Gerçek reddin süresinde yapılmaması hâlinde mirasçı mirası kayıtsız-şartsız kazanır. Ayrıca süre dolmadan tereke işlerine olağan yönetim sınırını aşacak biçimde karışmak, tereke mallarını gizlemek ya da kendine mal etmek gibi davranışlar ret hakkını düşürür(zımni/örtülü kabul). Bu sonuç doğrudan Türk Medeni Kanunumuzun 610. maddesinden çıkar ve uygulamada sıkça tartışma konusudur.
Ret beyanının sonuçları ölüm anına kadar geriye yürür(ex tunc). Bir yasal mirasçı reddederse payı, sanki miras açıldığında sağ değilmiş gibi kendi zümresindeki hak sahiplerine geçer. Altsoyun tamamı reddederse pay sağ kalan eşe geçer(TMK madde 613).
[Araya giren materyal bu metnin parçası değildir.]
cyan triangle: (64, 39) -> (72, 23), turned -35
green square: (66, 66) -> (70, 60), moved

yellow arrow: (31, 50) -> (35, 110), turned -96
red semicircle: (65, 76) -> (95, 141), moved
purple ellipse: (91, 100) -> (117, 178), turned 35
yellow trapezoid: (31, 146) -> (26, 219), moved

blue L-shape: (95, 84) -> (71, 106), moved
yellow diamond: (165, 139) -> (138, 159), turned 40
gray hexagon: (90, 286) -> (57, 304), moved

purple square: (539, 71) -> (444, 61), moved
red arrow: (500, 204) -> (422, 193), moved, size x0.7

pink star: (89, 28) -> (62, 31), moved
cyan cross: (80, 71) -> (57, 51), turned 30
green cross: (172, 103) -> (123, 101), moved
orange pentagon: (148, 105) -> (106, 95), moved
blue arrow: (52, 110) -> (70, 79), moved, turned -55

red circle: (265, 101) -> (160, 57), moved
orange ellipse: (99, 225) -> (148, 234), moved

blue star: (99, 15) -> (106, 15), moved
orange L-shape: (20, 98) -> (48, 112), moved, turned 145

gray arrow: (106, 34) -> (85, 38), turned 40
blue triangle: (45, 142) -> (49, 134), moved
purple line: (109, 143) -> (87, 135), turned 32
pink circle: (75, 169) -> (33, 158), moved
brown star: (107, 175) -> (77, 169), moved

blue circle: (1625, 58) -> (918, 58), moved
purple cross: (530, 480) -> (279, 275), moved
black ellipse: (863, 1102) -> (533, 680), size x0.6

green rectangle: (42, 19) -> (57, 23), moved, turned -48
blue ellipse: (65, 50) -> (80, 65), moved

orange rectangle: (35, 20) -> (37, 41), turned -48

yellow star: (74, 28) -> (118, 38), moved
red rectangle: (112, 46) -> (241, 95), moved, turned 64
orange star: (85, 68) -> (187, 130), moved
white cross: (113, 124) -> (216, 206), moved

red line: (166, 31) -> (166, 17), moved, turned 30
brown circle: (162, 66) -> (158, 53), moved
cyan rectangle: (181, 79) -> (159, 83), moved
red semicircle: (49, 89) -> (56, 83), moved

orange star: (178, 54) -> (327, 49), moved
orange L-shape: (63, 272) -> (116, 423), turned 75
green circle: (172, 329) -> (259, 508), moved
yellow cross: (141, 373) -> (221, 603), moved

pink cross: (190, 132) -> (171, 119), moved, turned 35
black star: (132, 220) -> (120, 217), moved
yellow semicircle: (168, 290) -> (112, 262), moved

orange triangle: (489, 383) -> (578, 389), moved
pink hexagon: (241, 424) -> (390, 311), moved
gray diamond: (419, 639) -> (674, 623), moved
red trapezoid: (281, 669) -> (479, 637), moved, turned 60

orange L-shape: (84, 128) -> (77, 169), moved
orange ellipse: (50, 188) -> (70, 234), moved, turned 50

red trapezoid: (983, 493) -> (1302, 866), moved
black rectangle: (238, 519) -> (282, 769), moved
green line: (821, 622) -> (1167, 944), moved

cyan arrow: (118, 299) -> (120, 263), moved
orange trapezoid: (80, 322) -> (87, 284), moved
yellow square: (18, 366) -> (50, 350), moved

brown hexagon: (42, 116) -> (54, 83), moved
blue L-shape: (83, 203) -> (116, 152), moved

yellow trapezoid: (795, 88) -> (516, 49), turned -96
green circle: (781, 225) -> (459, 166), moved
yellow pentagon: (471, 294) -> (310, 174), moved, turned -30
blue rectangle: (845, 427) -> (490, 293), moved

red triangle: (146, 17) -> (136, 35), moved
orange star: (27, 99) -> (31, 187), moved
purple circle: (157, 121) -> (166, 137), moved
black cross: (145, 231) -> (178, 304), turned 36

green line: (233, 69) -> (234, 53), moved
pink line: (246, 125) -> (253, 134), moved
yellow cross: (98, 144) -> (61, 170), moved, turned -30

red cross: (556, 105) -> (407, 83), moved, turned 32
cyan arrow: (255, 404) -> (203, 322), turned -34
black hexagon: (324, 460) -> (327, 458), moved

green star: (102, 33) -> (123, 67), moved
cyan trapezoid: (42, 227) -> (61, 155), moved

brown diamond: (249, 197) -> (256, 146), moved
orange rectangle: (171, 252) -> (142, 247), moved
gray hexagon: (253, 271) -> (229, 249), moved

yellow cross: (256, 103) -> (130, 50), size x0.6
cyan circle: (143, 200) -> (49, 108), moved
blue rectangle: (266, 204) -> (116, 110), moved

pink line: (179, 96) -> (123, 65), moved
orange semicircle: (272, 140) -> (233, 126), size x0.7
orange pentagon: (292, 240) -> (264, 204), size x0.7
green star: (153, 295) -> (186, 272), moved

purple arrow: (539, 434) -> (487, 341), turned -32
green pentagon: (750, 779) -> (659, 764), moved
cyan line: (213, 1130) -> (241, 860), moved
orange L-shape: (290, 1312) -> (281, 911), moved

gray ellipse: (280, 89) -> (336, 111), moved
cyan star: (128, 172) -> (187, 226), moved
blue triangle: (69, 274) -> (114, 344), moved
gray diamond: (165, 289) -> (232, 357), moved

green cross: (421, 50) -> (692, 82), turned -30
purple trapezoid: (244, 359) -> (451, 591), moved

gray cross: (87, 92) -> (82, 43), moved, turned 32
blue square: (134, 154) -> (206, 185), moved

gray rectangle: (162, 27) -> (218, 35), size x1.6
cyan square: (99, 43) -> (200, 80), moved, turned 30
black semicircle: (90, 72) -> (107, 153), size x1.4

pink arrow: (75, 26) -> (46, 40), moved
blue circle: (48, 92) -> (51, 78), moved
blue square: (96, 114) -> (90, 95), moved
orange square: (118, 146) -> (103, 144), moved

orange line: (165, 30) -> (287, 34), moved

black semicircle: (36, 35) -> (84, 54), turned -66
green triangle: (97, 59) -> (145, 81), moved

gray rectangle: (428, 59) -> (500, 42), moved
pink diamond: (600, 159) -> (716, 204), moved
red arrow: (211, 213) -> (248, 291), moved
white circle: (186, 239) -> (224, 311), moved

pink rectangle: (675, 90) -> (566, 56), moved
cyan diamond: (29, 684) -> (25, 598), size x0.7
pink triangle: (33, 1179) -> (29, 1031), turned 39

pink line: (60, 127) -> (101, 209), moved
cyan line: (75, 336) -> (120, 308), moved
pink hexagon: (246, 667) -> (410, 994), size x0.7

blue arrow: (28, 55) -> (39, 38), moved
En yakın yasal mirasçıların tamamı reddederse tereke iflas hükümlerine göre resmen tasfiye edilir; borçlar ödendikten sonra bir değer kalırsa, sanki red olmamış gibi aynı derecedeki mirasçılara verilir ve miras sonraki zümreye geçmez.
Mirasçının alacaklılarını zarara uğratmak amacıyla yaptığı ret, alacaklılar(veya iflas idaresi) tarafından ret tarihinden itibaren altı ay içinde “reddin iptali” davasına konu edilebilir. İptal kararı verilirse miras resmen tasfiye edilir; reddeden mirasçının hissesinden önce itiraz eden alacaklılar, sonra diğerleri ödenir.
Küçükler veya vesayet altındakiler adına ret mümkündür; ancak TMK 463. maddesi gereğince vesayet makamının ve denetim makamının izni aranır. Bu nedenle yasal temsilcinin beyanından önce izin süreci tamamlanmalıdır.